EXERCISE AIM: Among the entries below, find the line with "συνόδων Κεντρικής" and the line with "навички для сучасної". Return exactly those lines and every line between them, but no pictures.

** SOURCE RECORDS follows **

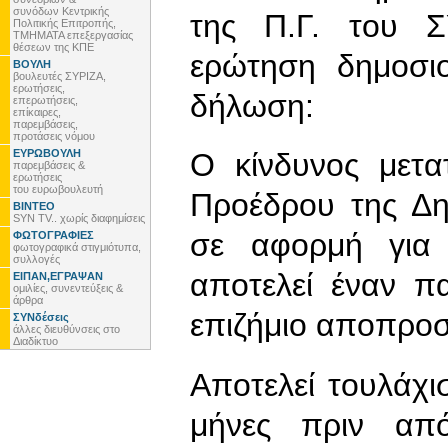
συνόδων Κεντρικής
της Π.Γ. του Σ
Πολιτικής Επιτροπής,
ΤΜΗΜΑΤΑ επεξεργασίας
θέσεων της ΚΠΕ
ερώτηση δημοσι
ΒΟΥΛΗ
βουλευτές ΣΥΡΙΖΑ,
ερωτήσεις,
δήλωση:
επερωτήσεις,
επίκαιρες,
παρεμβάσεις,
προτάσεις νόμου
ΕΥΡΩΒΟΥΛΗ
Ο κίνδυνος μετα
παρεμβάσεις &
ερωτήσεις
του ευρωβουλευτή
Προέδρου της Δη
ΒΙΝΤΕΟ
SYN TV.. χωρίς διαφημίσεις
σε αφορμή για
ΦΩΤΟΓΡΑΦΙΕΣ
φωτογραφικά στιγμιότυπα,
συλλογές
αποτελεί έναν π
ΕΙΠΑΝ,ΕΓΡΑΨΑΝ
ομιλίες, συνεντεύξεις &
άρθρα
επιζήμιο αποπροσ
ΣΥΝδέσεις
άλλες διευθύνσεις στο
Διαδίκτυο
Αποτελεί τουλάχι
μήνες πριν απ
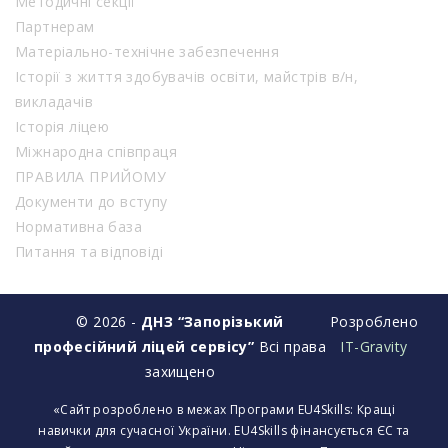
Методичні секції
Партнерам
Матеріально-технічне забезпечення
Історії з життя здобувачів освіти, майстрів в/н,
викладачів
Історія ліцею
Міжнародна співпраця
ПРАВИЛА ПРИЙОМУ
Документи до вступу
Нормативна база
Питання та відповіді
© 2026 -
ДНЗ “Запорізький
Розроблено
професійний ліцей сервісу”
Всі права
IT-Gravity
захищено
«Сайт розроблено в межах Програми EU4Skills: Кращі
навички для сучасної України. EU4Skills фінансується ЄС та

** End of SOURCE RECORDS **
** SOURCE RECORDS follows **

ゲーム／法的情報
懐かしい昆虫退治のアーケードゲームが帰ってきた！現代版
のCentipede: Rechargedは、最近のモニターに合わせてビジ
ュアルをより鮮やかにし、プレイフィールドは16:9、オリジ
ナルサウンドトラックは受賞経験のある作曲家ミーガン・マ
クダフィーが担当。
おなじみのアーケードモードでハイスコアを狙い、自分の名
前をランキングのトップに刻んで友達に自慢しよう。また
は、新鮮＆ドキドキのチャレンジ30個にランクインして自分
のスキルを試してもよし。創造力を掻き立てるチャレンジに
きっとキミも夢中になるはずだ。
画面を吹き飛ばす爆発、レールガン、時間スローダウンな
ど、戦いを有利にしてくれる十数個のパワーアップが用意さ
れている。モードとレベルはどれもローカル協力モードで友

** End of SOURCE RECORDS **
** SOURCE RECORDS follows **

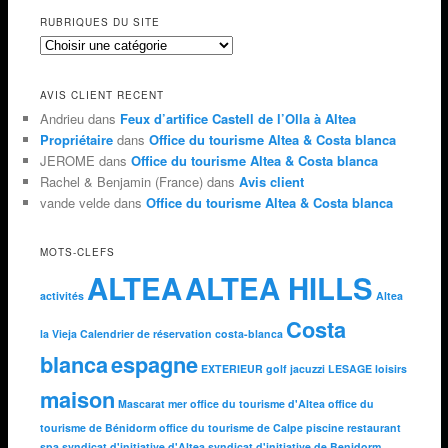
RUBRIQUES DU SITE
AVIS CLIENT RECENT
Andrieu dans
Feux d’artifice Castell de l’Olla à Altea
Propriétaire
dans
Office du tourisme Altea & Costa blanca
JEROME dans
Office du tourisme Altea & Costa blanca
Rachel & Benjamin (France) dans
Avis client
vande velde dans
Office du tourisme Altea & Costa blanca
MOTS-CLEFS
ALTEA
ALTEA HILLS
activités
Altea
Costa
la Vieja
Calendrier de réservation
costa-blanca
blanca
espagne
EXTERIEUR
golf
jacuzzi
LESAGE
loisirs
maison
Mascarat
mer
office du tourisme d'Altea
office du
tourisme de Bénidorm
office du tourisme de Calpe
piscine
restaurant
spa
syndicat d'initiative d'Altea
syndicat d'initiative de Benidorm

** End of SOURCE RECORDS **

ANSWER TO THIS TASK:
συνόδων Κεντρικής
της Π.Γ. του Σ
Πολιτικής Επιτροπής,
ΤΜΗΜΑΤΑ επεξεργασίας
θέσεων της ΚΠΕ
ερώτηση δημοσι
ΒΟΥΛΗ
βουλευτές ΣΥΡΙΖΑ,
ερωτήσεις,
δήλωση:
επερωτήσεις,
επίκαιρες,
παρεμβάσεις,
προτάσεις νόμου
ΕΥΡΩΒΟΥΛΗ
Ο κίνδυνος μετα
παρεμβάσεις &
ερωτήσεις
του ευρωβουλευτή
Προέδρου της Δη
ΒΙΝΤΕΟ
SYN TV.. χωρίς διαφημίσεις
σε αφορμή για
ΦΩΤΟΓΡΑΦΙΕΣ
φωτογραφικά στιγμιότυπα,
συλλογές
αποτελεί έναν π
ΕΙΠΑΝ,ΕΓΡΑΨΑΝ
ομιλίες, συνεντεύξεις &
άρθρα
επιζήμιο αποπροσ
ΣΥΝδέσεις
άλλες διευθύνσεις στο
Διαδίκτυο
Αποτελεί τουλάχι
μήνες πριν απ
Методичні секції
Партнерам
Матеріально-технічне забезпечення
Історії з життя здобувачів освіти, майстрів в/н,
викладачів
Історія ліцею
Міжнародна співпраця
ПРАВИЛА ПРИЙОМУ
Документи до вступу
Нормативна база
Питання та відповіді
© 2026 -
ДНЗ “Запорізький
Розроблено
професійний ліцей сервісу”
Всі права
IT-Gravity
захищено
«Сайт розроблено в межах Програми EU4Skills: Кращі
навички для сучасної України. EU4Skills фінансується ЄС та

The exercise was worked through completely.